Indictments Filed In Cleveland Heights Bank Robbery Cases
Three separate indictments were filed charging five men for their roles in two bank robberies in Cleveland Heights late last year, said Steven M. Dettelbach, United States Attorney for the Northern District of Ohio, and Stephen D. Anthony, Special Agent in Charge of the FBI’s Cleveland office.
Lavontrae Melvin Durden, 19, of Cleveland, and Nathaniel Antoine Wright, 18, of Cleveland Heights, were indicted on charges of armed bank robbery and brandishing a firearm for the Nov. 22nd robbery of the Ohio Savings Bank located at 2066 Lee Road.
In a separate indictment, Lovell L. Briggs, 18, of Cleveland, was charged with conspiracy to commit armed bank robbery, aiding and abetting armed bank robbery and aiding and abetting brandishing a firearm for his role in the Nov. 22nd robbery of the Ohio Savings Bank located at 2066 Lee Road.

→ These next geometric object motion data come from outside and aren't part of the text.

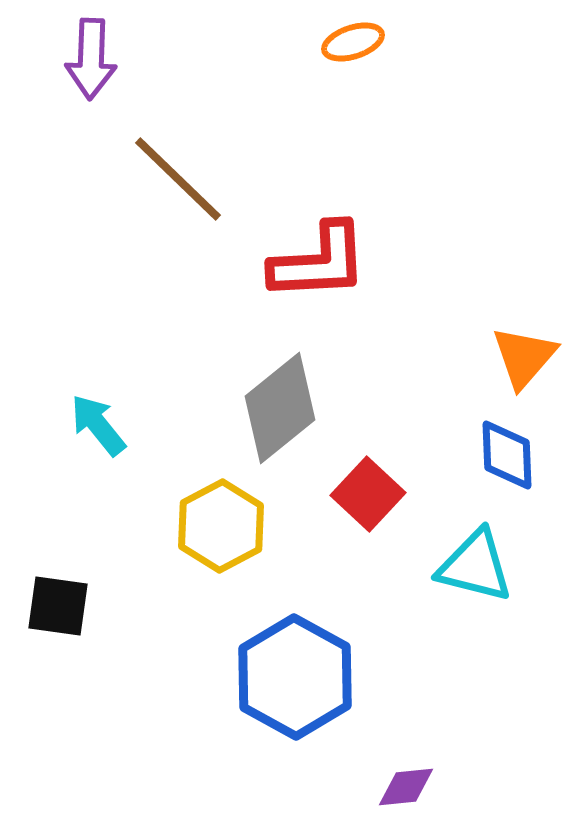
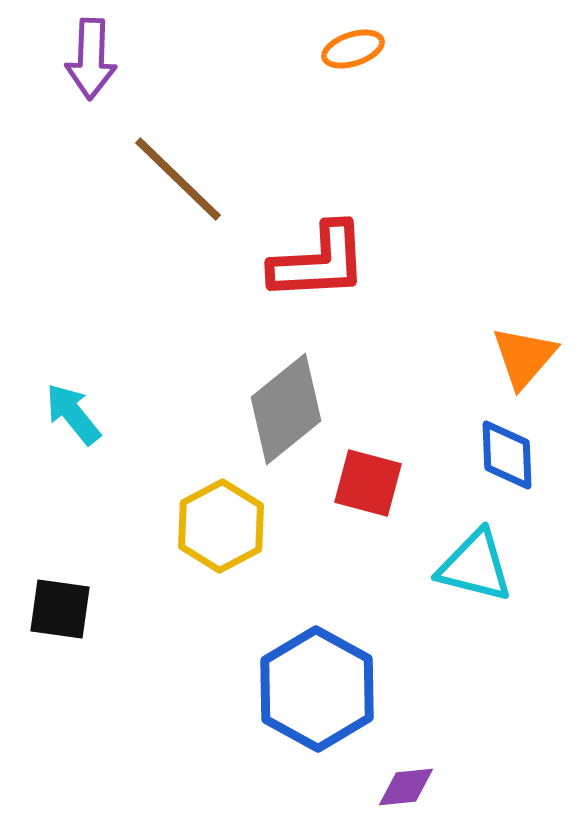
orange ellipse: moved 7 px down
gray diamond: moved 6 px right, 1 px down
cyan arrow: moved 25 px left, 11 px up
red square: moved 11 px up; rotated 28 degrees counterclockwise
black square: moved 2 px right, 3 px down
blue hexagon: moved 22 px right, 12 px down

In a separate indictment, Rodney E. Johnson, 21, and Nautica Merritt, 20, both of Cleveland, were charged with armed bank robbery for the Dec. 7th robbery of the Fifth Third Bank at 12401 Cedar Road. Johnson faces an additional charge of brandishing a firearm.

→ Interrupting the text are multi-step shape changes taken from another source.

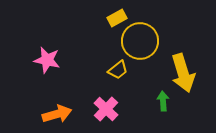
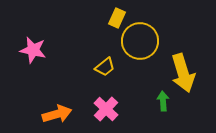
yellow rectangle: rotated 36 degrees counterclockwise
pink star: moved 14 px left, 10 px up
yellow trapezoid: moved 13 px left, 3 px up
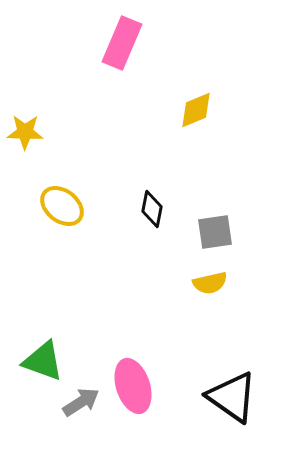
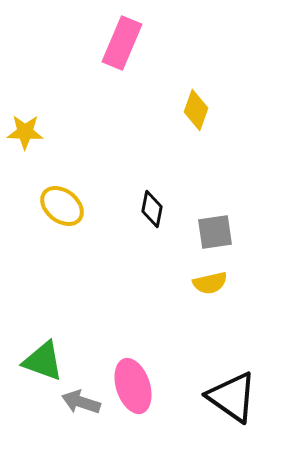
yellow diamond: rotated 48 degrees counterclockwise
gray arrow: rotated 129 degrees counterclockwise
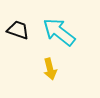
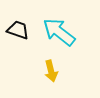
yellow arrow: moved 1 px right, 2 px down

“The citizens of Cleveland Heights are safer with this group locked up,” Dettelbach said.
“These five individuals put everyday citizens in danger with their aggressive and violent actions,” Anthony said. “This crew is off our streets through the collaborative efforts of the FBI Violent Crimes Task Force and the Cleveland Heights Police Department. The investigation continues to determine the full extent of their criminal activity.”
Cleveland Heights Police Chief Jeff Robertson said: “This case is the result of great collaboration between the Cleveland Heights Police Department, the FBI and the Cleveland Police Department in apprehending these violent individuals.”
These cases are being prosecuted by Assistant U.S. Attorneys Justin Seabury Gould and Kelly L. Galvin following investigation by the Federal Bureau of Investigation and the Cleveland Heights Police Department, with assistance from the Cleveland Division of Police and the Cuyahoga County Prosecutor’s Office.
If convicted, the defendant’s sentence will be determined by the Court after review of factors unique to this case, including the defendant’s prior criminal record, if any, the defendant’s role in the offense and the characteristics of the violation. In all cases, the sentence will not exceed the statutory maximum and in most cases it will be less than the maximum.
An indictment is only a charge and is not evidence of guilt. A defendant is entitled to a fair trial in which it will be the government's burden to prove guilt beyond a reasonable doubt.